Stored data entries:
▼▼▼

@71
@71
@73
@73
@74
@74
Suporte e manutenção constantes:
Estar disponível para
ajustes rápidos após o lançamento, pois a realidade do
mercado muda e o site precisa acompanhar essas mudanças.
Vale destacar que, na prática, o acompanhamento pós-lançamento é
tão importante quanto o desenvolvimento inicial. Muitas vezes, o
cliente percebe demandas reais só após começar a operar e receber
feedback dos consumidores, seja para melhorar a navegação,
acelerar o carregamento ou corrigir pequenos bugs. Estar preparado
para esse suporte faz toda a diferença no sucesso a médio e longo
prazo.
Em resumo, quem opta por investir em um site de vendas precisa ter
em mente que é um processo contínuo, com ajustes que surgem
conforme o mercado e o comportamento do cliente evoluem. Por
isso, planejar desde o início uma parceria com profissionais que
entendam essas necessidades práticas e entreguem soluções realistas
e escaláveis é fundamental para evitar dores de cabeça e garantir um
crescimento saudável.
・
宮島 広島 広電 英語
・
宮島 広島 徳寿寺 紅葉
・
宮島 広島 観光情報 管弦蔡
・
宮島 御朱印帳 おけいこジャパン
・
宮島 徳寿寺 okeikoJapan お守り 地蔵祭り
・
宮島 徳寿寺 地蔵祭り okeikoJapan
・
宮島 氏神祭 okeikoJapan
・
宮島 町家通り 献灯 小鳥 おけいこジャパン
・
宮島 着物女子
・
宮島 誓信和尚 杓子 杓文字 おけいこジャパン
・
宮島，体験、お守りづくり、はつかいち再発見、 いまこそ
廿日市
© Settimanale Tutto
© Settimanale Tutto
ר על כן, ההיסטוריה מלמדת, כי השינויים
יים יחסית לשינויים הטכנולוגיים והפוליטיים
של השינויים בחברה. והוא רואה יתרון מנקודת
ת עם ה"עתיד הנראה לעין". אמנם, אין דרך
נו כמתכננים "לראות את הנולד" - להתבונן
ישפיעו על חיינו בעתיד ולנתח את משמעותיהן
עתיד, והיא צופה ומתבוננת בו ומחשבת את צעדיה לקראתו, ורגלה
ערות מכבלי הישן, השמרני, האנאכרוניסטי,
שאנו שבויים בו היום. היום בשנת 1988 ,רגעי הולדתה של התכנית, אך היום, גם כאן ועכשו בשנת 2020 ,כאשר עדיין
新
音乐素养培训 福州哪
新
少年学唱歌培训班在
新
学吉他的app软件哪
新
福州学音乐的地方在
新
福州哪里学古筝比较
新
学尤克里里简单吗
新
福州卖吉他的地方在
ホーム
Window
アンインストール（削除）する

▲▲▲
▼▼▼

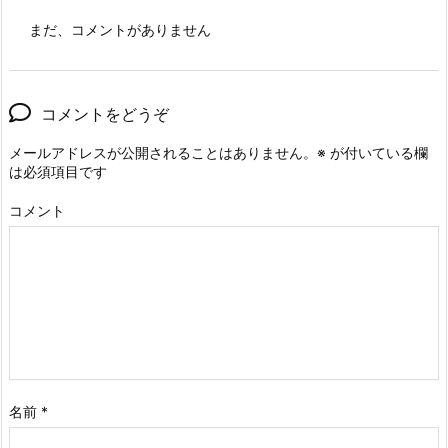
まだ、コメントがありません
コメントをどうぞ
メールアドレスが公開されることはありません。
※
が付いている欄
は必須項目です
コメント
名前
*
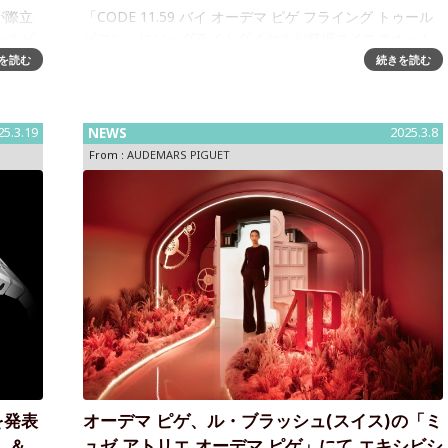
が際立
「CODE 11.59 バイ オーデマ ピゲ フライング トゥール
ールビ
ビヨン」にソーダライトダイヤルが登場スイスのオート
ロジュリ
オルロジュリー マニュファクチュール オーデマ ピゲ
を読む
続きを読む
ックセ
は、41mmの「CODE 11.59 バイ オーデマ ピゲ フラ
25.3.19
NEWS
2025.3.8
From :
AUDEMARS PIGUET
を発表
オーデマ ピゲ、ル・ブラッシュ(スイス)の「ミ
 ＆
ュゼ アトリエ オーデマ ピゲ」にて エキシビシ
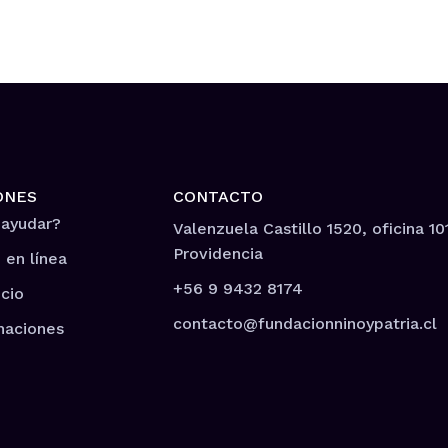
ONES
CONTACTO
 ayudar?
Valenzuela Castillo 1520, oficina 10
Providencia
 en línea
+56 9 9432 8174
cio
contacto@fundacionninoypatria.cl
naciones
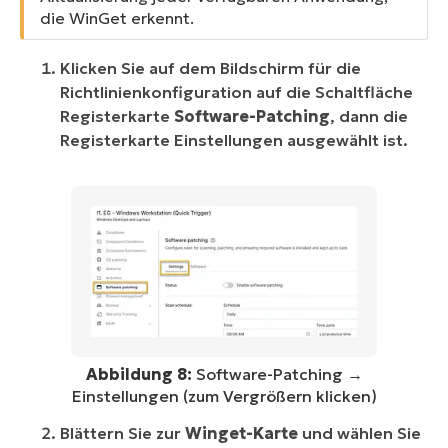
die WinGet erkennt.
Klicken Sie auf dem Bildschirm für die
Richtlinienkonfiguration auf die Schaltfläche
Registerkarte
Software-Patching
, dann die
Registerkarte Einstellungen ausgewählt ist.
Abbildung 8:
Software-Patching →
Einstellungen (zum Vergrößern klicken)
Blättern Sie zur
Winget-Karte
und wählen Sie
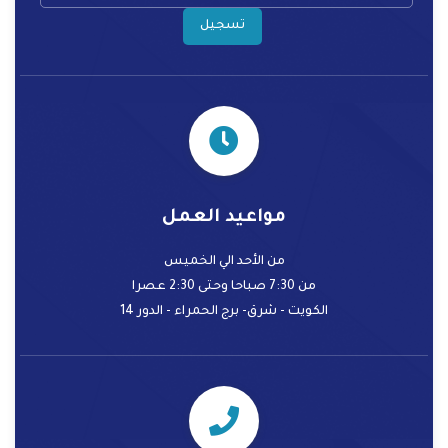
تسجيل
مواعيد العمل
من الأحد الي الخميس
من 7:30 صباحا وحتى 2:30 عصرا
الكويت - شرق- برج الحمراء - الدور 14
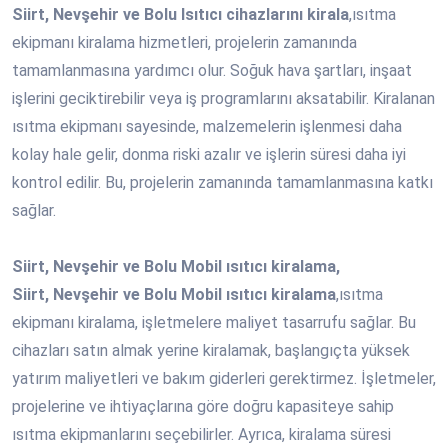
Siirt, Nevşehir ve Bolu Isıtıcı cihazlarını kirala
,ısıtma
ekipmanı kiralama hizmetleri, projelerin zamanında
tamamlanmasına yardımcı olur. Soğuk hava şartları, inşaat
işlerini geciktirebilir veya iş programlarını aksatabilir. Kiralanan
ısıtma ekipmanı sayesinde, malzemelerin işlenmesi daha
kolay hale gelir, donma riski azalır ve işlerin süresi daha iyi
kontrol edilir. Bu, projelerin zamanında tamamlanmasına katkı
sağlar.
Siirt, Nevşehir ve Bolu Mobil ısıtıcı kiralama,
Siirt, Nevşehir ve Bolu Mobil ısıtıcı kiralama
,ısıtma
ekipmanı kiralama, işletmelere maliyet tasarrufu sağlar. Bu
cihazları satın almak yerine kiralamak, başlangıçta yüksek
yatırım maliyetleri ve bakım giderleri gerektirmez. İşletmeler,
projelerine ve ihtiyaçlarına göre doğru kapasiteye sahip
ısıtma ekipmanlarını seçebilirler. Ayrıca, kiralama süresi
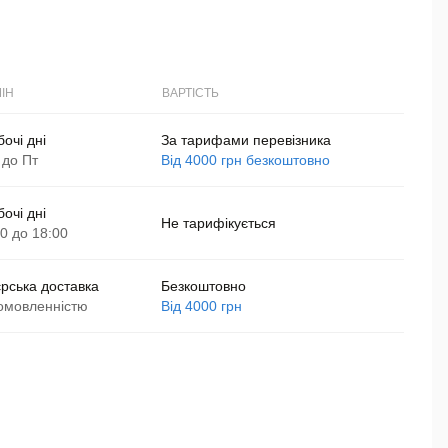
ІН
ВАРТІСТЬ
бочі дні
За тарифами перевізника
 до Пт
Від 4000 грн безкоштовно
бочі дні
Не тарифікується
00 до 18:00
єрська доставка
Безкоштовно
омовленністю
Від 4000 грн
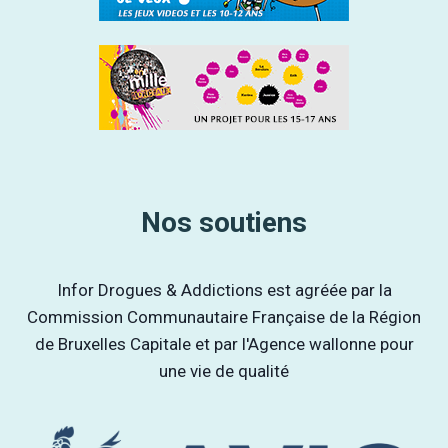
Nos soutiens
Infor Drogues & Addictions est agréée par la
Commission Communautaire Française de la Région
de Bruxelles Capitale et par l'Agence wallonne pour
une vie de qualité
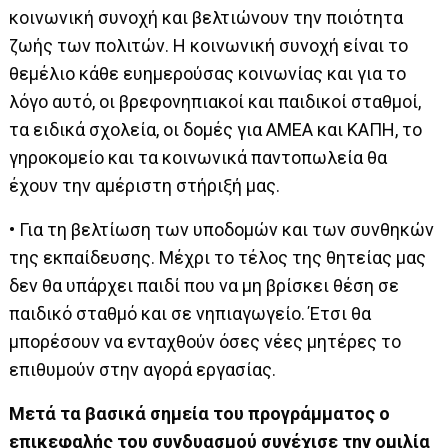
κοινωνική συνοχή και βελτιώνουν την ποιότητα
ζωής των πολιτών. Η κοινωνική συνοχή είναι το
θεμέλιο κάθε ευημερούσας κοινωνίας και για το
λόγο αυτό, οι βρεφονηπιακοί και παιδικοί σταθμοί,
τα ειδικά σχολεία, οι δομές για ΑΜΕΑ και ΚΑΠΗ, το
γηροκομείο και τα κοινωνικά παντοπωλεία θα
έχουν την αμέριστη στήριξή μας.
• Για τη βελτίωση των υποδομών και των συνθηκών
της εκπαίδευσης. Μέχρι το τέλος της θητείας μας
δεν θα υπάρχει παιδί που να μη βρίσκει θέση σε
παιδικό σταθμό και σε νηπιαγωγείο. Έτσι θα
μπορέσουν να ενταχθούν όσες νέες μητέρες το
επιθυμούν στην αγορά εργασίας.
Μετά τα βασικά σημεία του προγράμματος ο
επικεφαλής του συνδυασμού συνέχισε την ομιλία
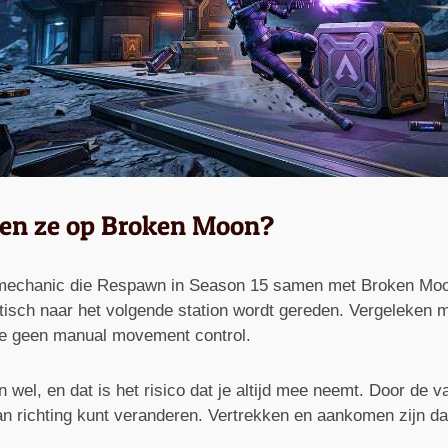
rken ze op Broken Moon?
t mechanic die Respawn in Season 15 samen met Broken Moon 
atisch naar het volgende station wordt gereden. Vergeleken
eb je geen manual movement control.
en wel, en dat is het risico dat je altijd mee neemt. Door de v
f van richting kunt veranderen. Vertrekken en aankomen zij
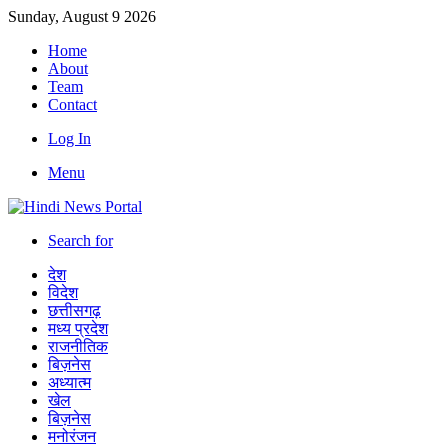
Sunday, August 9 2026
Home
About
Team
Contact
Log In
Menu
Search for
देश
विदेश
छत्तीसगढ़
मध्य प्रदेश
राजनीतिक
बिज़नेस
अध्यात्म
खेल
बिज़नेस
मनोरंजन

▲▲▲

ACTIVITY: Scan the entries above for the string "Nevşehir" and copy each line containing it.

TASK OUTPUT:
Siirt, Nevşehir ve Bolu Isıtıcı cihazlarını kirala
Siirt, Nevşehir ve Bolu Mobil ısıtıcı kiralama,
Siirt, Nevşehir ve Bolu Mobil ısıtıcı kiralama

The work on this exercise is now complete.